Au sein de ces paysages immaculés, la tension grandit entre les deux hommes. L'atmosphère est particulière, tour à tour oppressante, lumineuse, l'oscillation entre peur et beauté ne s'évanouissant jamais tout à fait. Comme dans la vie, chacun ignore de quoi demain sera fait, chacun espère un départ vers un ailleurs meilleur. L'action se niche dans l'infime, dans le détail, dans un geste synonyme de don de soi ou de haine. Parce que finalement :
"La panne, ton accident, ce village, tout ça, ce ne sont que des détours, des histoires incomplètes, des rencontres fortuites. Des nuits d'hiver et des voyageurs."

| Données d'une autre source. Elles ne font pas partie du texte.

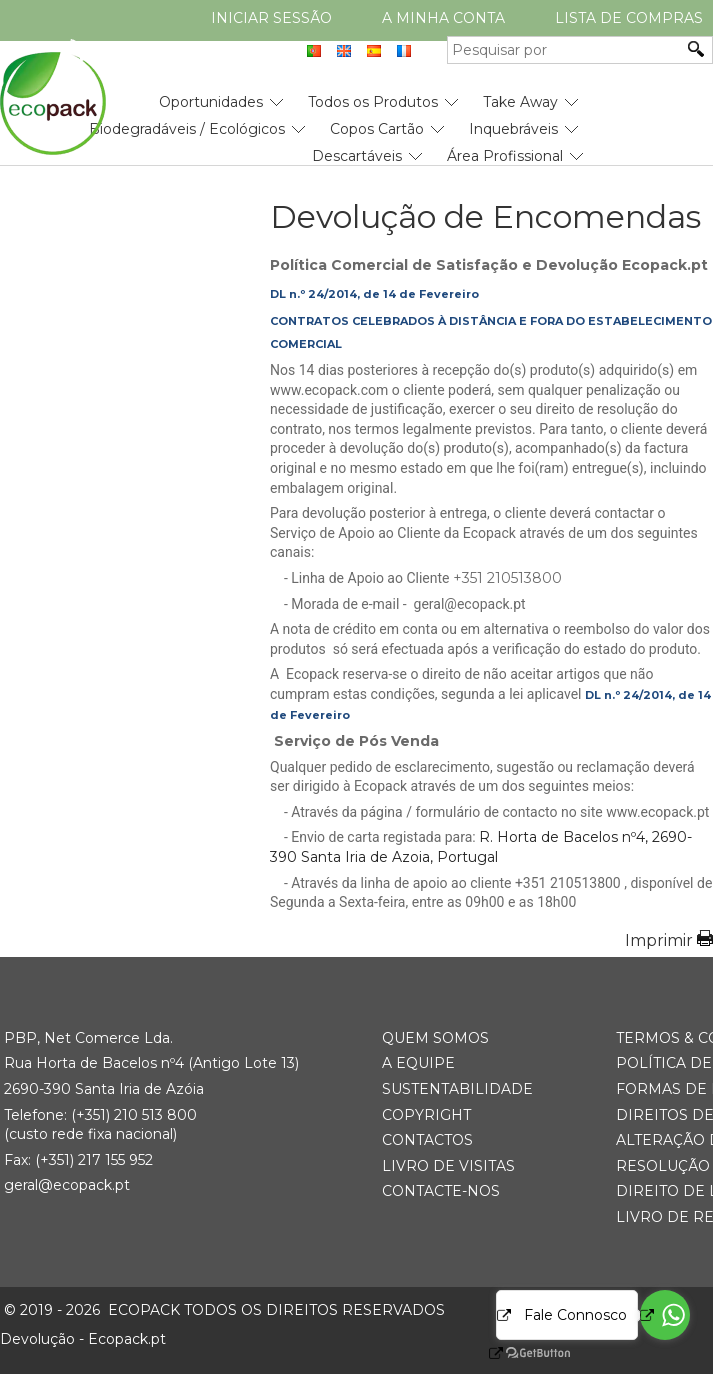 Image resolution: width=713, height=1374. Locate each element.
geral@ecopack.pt (67, 1185)
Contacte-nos (441, 1191)
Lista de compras (629, 18)
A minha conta (443, 18)
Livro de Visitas (448, 1166)
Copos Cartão (377, 129)
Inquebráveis (513, 129)
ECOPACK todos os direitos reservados (224, 1310)
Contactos (427, 1140)
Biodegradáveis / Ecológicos (187, 129)
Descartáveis (357, 156)
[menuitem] (211, 94)
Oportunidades (211, 102)
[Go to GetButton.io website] (521, 1353)
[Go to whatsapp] (665, 1315)
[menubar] (291, 121)
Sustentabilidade (457, 1089)
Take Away (520, 102)
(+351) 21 (99, 1115)
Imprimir (659, 940)
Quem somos (435, 1038)
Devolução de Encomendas (485, 217)
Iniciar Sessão (271, 18)
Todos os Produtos (373, 102)
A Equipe (418, 1063)
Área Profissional (505, 156)
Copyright (426, 1115)
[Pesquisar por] (565, 50) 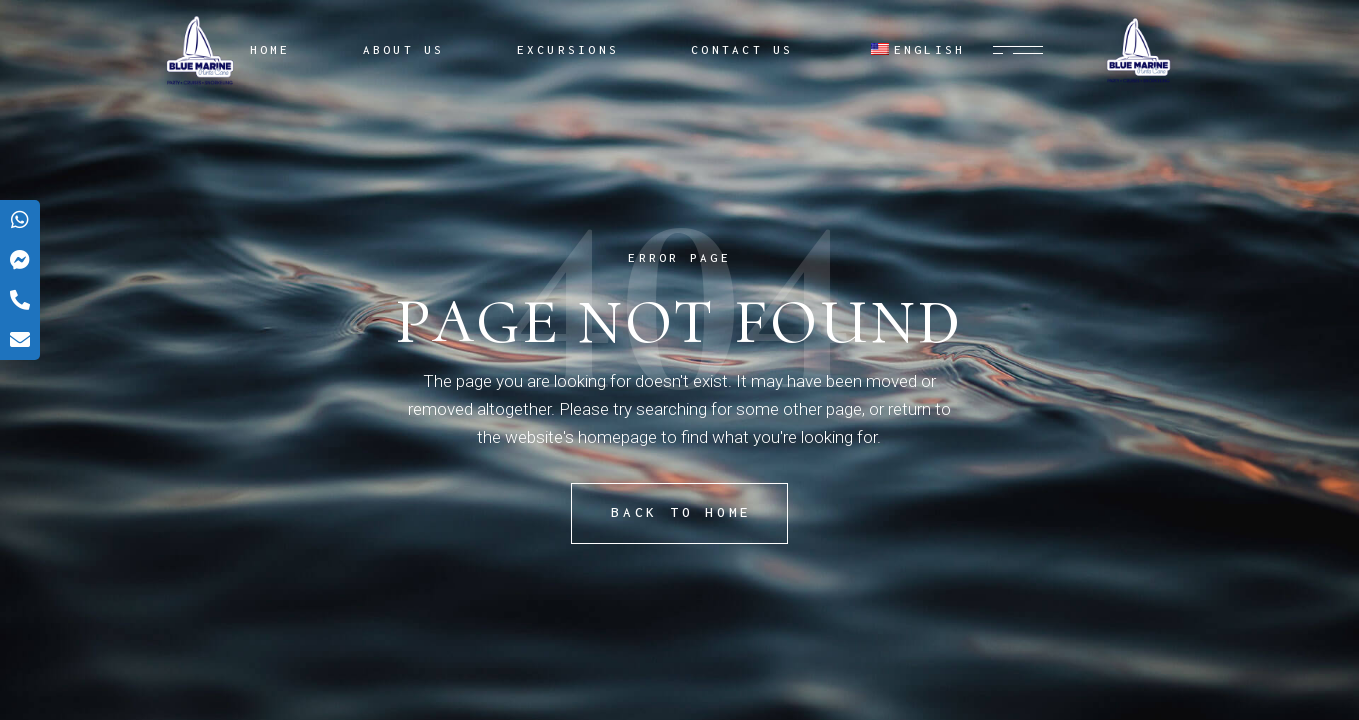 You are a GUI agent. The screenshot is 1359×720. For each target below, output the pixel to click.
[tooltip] (20, 220)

En septembre 2015, le petit Aylan Kurdi, réfugié Syrien de trois ans échouait sur la plage après avoir tenté de rejoindre la Grèce. Trois ans plus tard, Khaled Hosseini décide de lui rendre hommage, avec un texte écrit sous forme d'une lettre imaginaire d'un père adressé à son fils. Il demande à la mer de protéger son enfant au cours de la dangereuse traversée qui les attend. Son texte est illustré par Dan Williams.
"Parce que toi, Marwan, tu es une cargaison précieuse, la plus précieuse qu’il ait jamais été.
Je prie pour que la mer le sache.
Inch’Allah.
Combien je prie, pour que la mer le sache. "
Porteuse d'espoir, cette lettre est également le témoignage de leur vie d’avant à Homs en Syrie, et de la transformation rapide de la ville en zone de guerre. Ce pays de cocagne s'est peu à peu transformé, les obligeant à fuir loin des bombardements et de la mort certaine.
Khaled Hosseini versera ses droits d’auteur au Haut-Commissariat des Nations Unies pour les réfugiés, programme dépendant de l’ONU, ainsi qu’à sa fondation qui vient en aide aux femmes et enfants réfugiés. Albin Michel reversera un euro par exemplaire vendu à la Cimade, qui vient en aide aux réfugiés.
Un très bel hommage rendu aux exilés, déracinés de ces pays en guerre.
Diane a 48 ans quand un beau matin son mari la quitte pour une femme plus jeune. Toute confiance en elle la quitte en même temps que ce mari volage, et l'impression d'être une femme plate (ennuyeuse) s'insinue dans son esprit. Ce sera sans compter sur son amie Claudine qui lui conseille de frencher, (flirter) pour reprendre confiance en elle, et décide qu'elle s'entrainera avec Jean-Pi son collègue.
Marie-Renée Lavoie transforme cette situation somme toute banale en comédie cocasse et enjouée. Les situations loufoques s'enchaînent, Diane se plaisant à défoncer à coup de masse ses meubles qui lui rappellent trop les promesses non tenues de son mariage, n'hésitant pas à courir pieds nus dans la rue, parce qu'elle a offert ses bottes à Jean-Pi, bataillant avec une souffleuse à feuilles, ou admirant Claudine qui s'efforce de lui redonner le sourire en dansant sur What a feeling, ce qui leur vaudra un petit passage aux urgences.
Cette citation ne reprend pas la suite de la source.